The newsletter’s themes boil down to these: There’s no one right way to get sober, there are many paths to recovery, it’s personal and nonlinear, and we all have to find our way — ideally with a supportive community around us. An inclusive recovery landscape is vital because people aren’t getting much-needed help.
In the United States, deaths tied to excessive alcohol use rose 29% in just five years. Doctors say younger people, in particular, are experiencing a huge spike in alcohol-related liver disease.
In the United States, deaths tied to excessive alcohol use rose 29% in just five years. Doctors say younger people, in particular, are experiencing a huge spike in alcohol-related liver disease. What could be more necessary than a broad, nonprescriptive movement discussing the benefit of cutting back or quitting drinking?
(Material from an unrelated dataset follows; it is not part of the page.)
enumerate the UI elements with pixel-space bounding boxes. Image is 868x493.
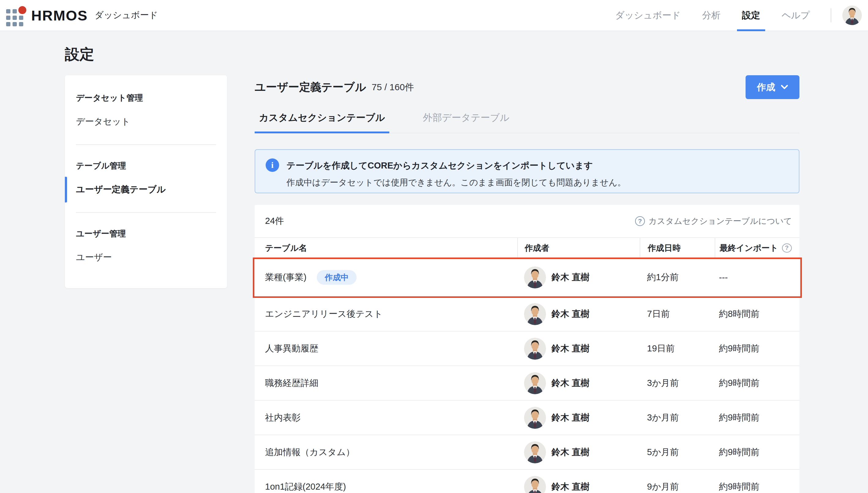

I was a month or so into writing the newsletter when someone asked me what I thought of “the whole sober curious thing.” I was halfway into a Pavlovian eye roll when I realized how ridiculous I was being. The sober curious movement was generally talking to a different demographic than I was: I was writing for people who felt like they were struggling with alcohol; the sober curious seemed to be focusing on people who weren’t compulsively using alcohol but wanted lifestyle or health changes. But we were saying the same thing. Give it a shot. See what works for you. Talk to others about how it feels. Don’t beat yourself up if you slip; just evaluate how you got there and try again if you want to.
Watching a handful of “sober curious” videos, I realized I’d made yet another misjudgment. While there were plenty of people who appeared to take to the alcohol-free lifestyle pretty easily, others documented the challenges they faced — many of which depicted the kind of struggles I was used to talking to people about: craving, relapse and social avoidance. The sober curious tent was much bigger than I initially understood.
As for the trendiness of the terminology? I now see that as a blessing, especially during the holidays. The fact that it’s a ubiquitous term has normalized people’s being mindful about their alcohol use. People walking into holiday parties and other heavy drinking occasions now have a handy phrase at the ready should family members and friends start questioning why someone isn’t engaging more fully in holiday spirits.
In some circles, there has always been an unspoken assumption that if you can drink (i.e., you aren’t an alcoholic or pregnant or you otherwise have a condition that renders you unable to do so), you will drink. I wish people didn’t feel the need to have an excuse to abstain from alcohol, but until that happens, I’m immensely grateful that the sober curious movement — and the 50 zillion TikToks about it — exist.